The good: Recognizes certain foods, Easy to use, Cooks food automatically
The bad: Expensive, only identifies limited selection of foods
Who should buy: Those with cash to spare who don’t have much time to cook and have limited kitchen experience
I’m not the best home chef around, yet my first attempt at baking lemon garlic salmon turned out perfectly. But I wasn’t following a special technique: I just opened the oven door, slid in a tray of seasoned filets, and pressed a button. My oven took care of the rest.
That’s what it’s like to use the June Intelligent Oven, which relies on a combination of internal cameras, artificial intelligence to identify and cook certain foods. The company behind the oven says it’ll start shipping units to customers who pre-ordered its $1,495 oven in December; it’ll start fulfilling new orders in January.
The June oven resembles a large high-end toaster oven, though it’s still compact enough to fit on a countertop. Its glass door features a 5-inch touchscreen that shows the time, includes buttons for choosing cooking types (bake, roast, broil, etc.), and offers access to a list of preset cooking options for specific foods (potatoes, chicken, salmon, etc.) The oven’s insulation keeps its glass door safe to touch while food is cooking. Setting it up is as easy as plugging in the oven and connecting it to your home wireless network. A smartphone app, meanwhile, lets chefs peek inside their oven and sends notifications when it’s time to flip a steak or take your meal out.
The June may sound gimmicky, and its capabilities remain limited — currently, it can only automatically ID and prepare 25 items, including staples like chicken breast, bacon, and chocolate chip cookies. But it’s surprisingly good at identifying and cooking these foods. When I slid in a London broil and closed the door, a tiny steak icon appeared on the touchscreen. A quick tap was all it took to strt cooking. The June oven will tell you when you should flip your meat, ensuring an even broil.
But the June struggles to recognize slight variations of the foods it’s normally able to figure out. It can identify standard-issue potatoes, but it didn’t recognize peeled baby potatoes. And while it knows chocolate chip cookies, it couldn’t immediately classify the pumpkin chocolate chip cookies I baked. It also can’t identify more than one food simultaneously, making it less useful for preparing an intricate meal. June’s creators say it’ll get smarter over time as more people use it and its software improves.
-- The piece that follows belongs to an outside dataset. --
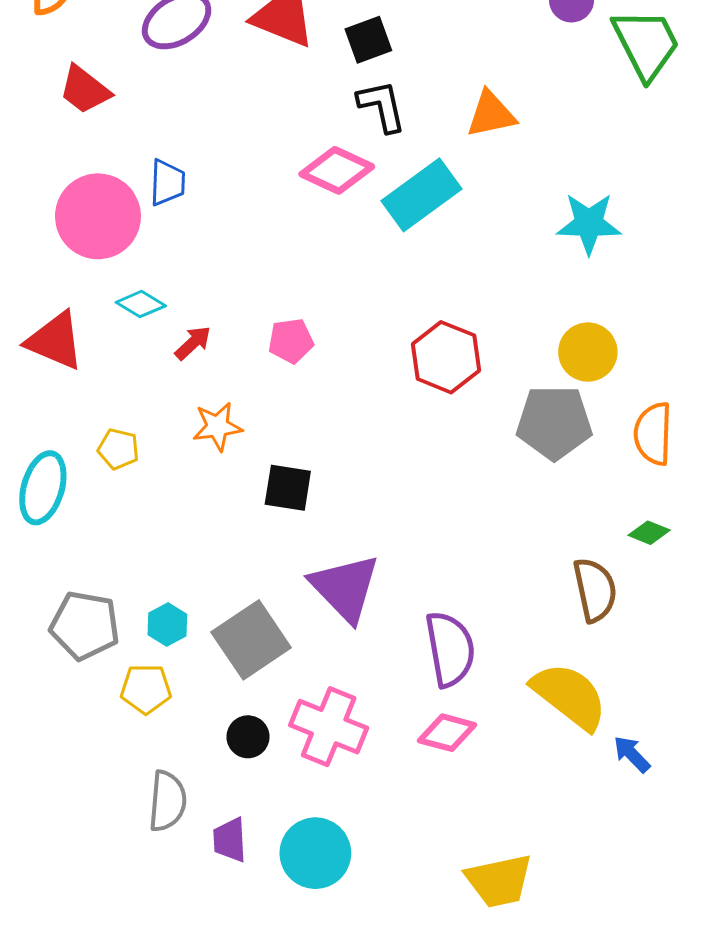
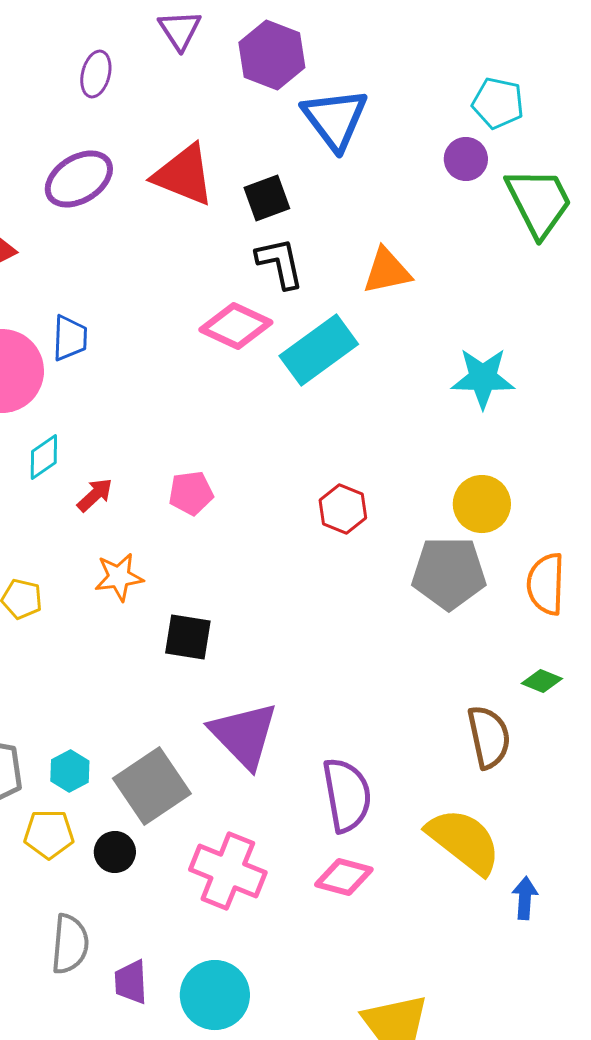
cyan diamond: (141, 304) -> (44, 457), turned -66
red hexagon: (446, 357) -> (343, 509), size x0.7
black circle: (248, 737) -> (115, 852), moved
blue arrow: (632, 754) -> (525, 898), turned 48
What about foods the June oven can’t recognize? Users can scroll through a menu to manually select from a list of 47 dishes with pre-programmed settings.
Many appliance makers now offer “smart,” Wi-Fi equipped versions of all the gadgets we’ve had in the kitchen for years, from coffee pots to toasters. The June stands out because it’s an attempt at creating a new product altogether, not unlike when microwave ovens first became popular in the 1970s and 80’s. But it’s still too expensive and too limited in its capabilities for most people to seriously consider buying. That could change as it learns to handle more complex meals on its own, and if it gets cheaper. But for now, paying nearly $1,500 to cook a steak without setting a timer is a tough sell.